– Nalewkami zaraził mnie najstarszy brat. Był pierwszym w rodzinie, którego zachwyciły te trunki, poza nim męska część familii raczej stroniła od tego typu zainteresowań. Pewnego dnia przywiózł do degustacji, były smaczne i tak rozpoczęłam przygodę, która trwa już prawie 15 lat - wspomina Małgorzata Krajka z Żychlewa, w gminie Krobia.
Jak mówi od zawsze miała zdolności kulinarne, a w szczególności lubi piec i gotować, dlatego też sukcesywnie poszerzała swoje umiejętności również w kierunku produkcji nalewek. Wiśniówka była pierwszym trunkiem, który wykonała własnoręcznie.

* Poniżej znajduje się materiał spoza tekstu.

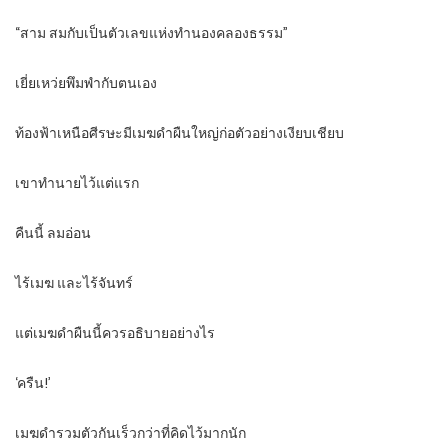
“สาม สมกับเป็นตัวเลขแห่งทำนองคลองธรรม”
เยี่ยเหว่ยพึมพำกับตนเอง
ท้องฟ้าเหนือศีรษะมีเมฆดำผืนใหญ่ก่อตัวอย่างเงียบเชียบ
เขาทำนายไว้แต่แรก
คืนนี้ ลมอ่อน
ไร้เมฆ และไร้จันทร์
แต่เมฆดำผืนนี้ควรอธิบายอย่างไร
‘ครืน!’
เมฆดำรวมตัวกันเร็วกว่าที่คิดไว้มากนัก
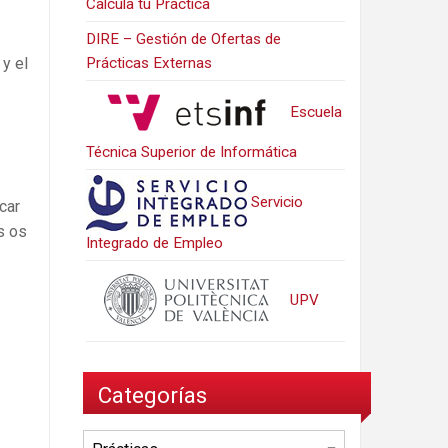
Calcula tu Práctica
DIRE – Gestión de Ofertas de
y el
Prácticas Externas
Escuela
Técnica Superior de Informática
Servicio
car
s os
Integrado de Empleo
UPV
Categorías
Categorías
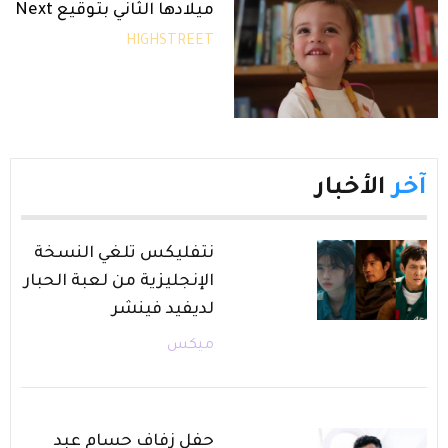
ميلادها الثاني بتوقيع Next
HIGHSTREET
آخر
الأخبار
نتفليكس تلغي النسخة
الإنجليزية من لعبة الحبار
لديفيد فينشر
ميكس
حفل زفاف حسام عبد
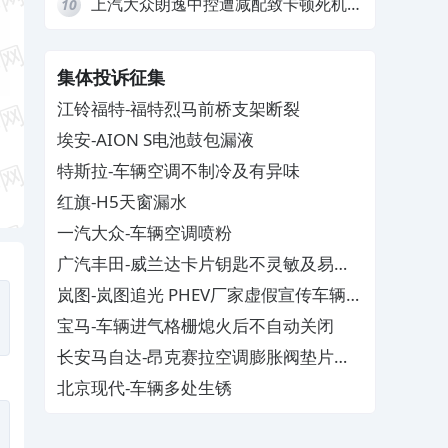
上汽大众朗逸中控遭减配致卡顿死机，
10
要求换869主机
集体投诉征集
江铃福特-福特烈马前桥支架断裂
埃安-AION S电池鼓包漏液
特斯拉-车辆空调不制冷及有异味
红旗-H5天窗漏水
一汽大众-车辆空调喷粉
广汽丰田-威兰达卡片钥匙不灵敏及易消
磁
岚图-岚图追光 PHEV厂家虚假宣传车辆配
置与功能
宝马-车辆进气格栅熄火后不自动关闭
长安马自达-昂克赛拉空调膨胀阀垫片生
锈
北京现代-车辆多处生锈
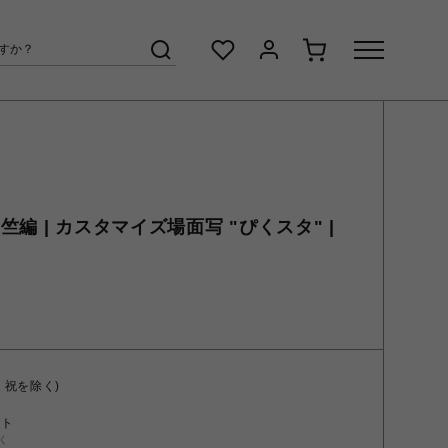
編 | カスタマイズ場面写 "ぴくスタ" |
・祝を除く)
ント
く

- I od razu przypadła do gustu próbującym. Jednak myślę, że wówczas byliśmy raczej ich spragnieni i smaki te stanowiły dla nas pewną tajemnicę. To też z pewnością powodowało, iż każda nalewka wydawała się doskonała, bez wyjątku - dodaje. Pierwszy jej napój domownicy spróbowali już po 6 tygodniach od wykonania. Jednak z biegiem czasu przekonali się, że im starszy, tym smakuje lepiej.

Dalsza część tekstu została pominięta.